Searching for a healthy yet delectable dinner recipe?
Look no further than our Baked Salmon with NuPlus® recipe! It’s a quick and savory dish, offering a wealth of nutrition in only 40 minutes.
Adding NuPlus® to your meals help fill essential micronutrient gaps such as vitamins and antioxidants, promoting a nourished and balanced body.
Enjoy your delicious dish!
Benefits of Baked Salmon with NuPlus®
- Salmon is a great source of protein, potassium and selenium. It is also rich in omega-3 fatty acids which can help reduce lower blood pressure and inflammation.
- Salmon can also help reduce the risk of heart disease, aid in weight control, and prevent age-related memory loss.
- Using aluminum foil help locks in moisture and ensures your salmon turns out flakey, moist, and tender.
- Adding NuPlus® helps nourish your body by filling your nutritional gaps with micronutrients.
Ingredients for Baked Salmon:
- 2 fresh salmon fillets (250 grams each)
- 1 sachet NuPlus® – Naturally Plain Flavour
- 1 tablespoon olive oil
- 1 tablespoon lemon juice
- 6 pieces of lemon slices
- 1 teaspoon minced garlic
- 1/2 teaspoon salt
- 1/2 teaspoon pepper
- 1/2 teaspoon thyme
- 1 tablespoon chopped fresh parsley
- Any vegetable of your choice
Instructions for Baked Salmon:
- Preheat the oven to 350 degrees Fahrenheit.
- Line or cover a baking dish or rimmed baking sheet with lightly oiled aluminum foil.
- Season the salmon fillets with salt and pepper on both sides.
- In a small bowl, combine olive oil, minced garlic, lemon juice, and thyme.
- Add 1 sachet of NuPlus® – Naturally Plain to the mixture and stir until well combined.

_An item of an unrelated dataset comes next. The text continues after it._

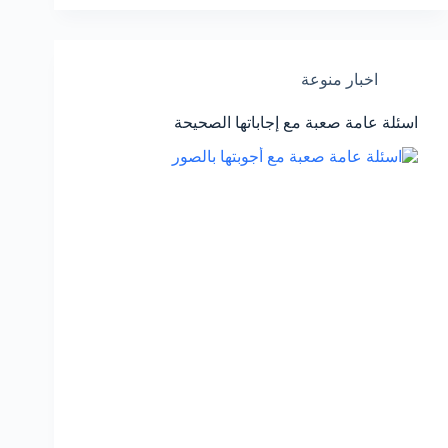
اخبار منوعة
اسئلة عامة صعبة مع إجاباتها الصحيحة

- Arrange lemon slices in the center of aluminum foil, then place the salmon fillets on top.
- Drizzle the sauce mixture evenly over the salmon fillets. Fold up the sides of the aluminum foil, tightly wrapping the salmon.
- Bake until the salmon fillets are cooked through and flakey, about 20 minutes.
- Gently unwrap the aluminum foil, exposing the top of the salmon, then switch the oven to broil. Broil for an additional 3 to 4 minutes until the top is lightly browned. Garnish with chopped fresh parsley and serve with the vegetables of your choice. Enjoy your healthy and delicious meal!